■ Assigned task ■
In the material below, find the line containing "звучить далеко не" and the line containing "서 제공되는 고품질 게임의 세심하게 큐레이션된 라이브러리.", then reproduce exactly both of them and every line between, and nothing else.
◆ ◆ ◆ ◆ ◆
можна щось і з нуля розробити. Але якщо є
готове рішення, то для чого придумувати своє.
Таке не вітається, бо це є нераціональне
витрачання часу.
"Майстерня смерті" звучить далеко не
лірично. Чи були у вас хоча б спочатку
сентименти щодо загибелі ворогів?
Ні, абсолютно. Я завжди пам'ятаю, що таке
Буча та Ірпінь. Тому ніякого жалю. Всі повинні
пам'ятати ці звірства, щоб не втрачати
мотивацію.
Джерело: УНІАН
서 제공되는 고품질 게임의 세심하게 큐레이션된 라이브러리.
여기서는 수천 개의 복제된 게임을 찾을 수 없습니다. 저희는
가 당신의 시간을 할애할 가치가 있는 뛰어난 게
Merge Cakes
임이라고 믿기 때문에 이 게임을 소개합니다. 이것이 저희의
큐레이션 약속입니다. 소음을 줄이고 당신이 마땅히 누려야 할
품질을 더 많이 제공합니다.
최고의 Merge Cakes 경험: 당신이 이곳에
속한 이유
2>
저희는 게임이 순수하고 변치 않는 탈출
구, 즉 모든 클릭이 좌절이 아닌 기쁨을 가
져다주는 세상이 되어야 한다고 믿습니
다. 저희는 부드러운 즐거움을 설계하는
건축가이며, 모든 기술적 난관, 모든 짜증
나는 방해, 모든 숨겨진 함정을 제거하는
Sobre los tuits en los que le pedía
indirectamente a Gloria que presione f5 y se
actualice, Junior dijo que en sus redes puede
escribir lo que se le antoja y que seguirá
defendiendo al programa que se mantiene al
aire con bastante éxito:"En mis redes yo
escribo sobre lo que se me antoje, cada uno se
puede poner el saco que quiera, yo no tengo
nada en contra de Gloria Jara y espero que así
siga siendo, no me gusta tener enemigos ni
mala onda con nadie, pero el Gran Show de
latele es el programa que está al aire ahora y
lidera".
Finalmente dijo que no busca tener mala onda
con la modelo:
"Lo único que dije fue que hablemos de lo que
◆ ◆ ◆ ◆ ◆
■ Answer section ■
"Майстерня смерті" звучить далеко не
лірично. Чи були у вас хоча б спочатку
сентименти щодо загибелі ворогів?
Ні, абсолютно. Я завжди пам'ятаю, що таке
Буча та Ірпінь. Тому ніякого жалю. Всі повинні
пам'ятати ці звірства, щоб не втрачати
мотивацію.
Джерело: УНІАН
서 제공되는 고품질 게임의 세심하게 큐레이션된 라이브러리.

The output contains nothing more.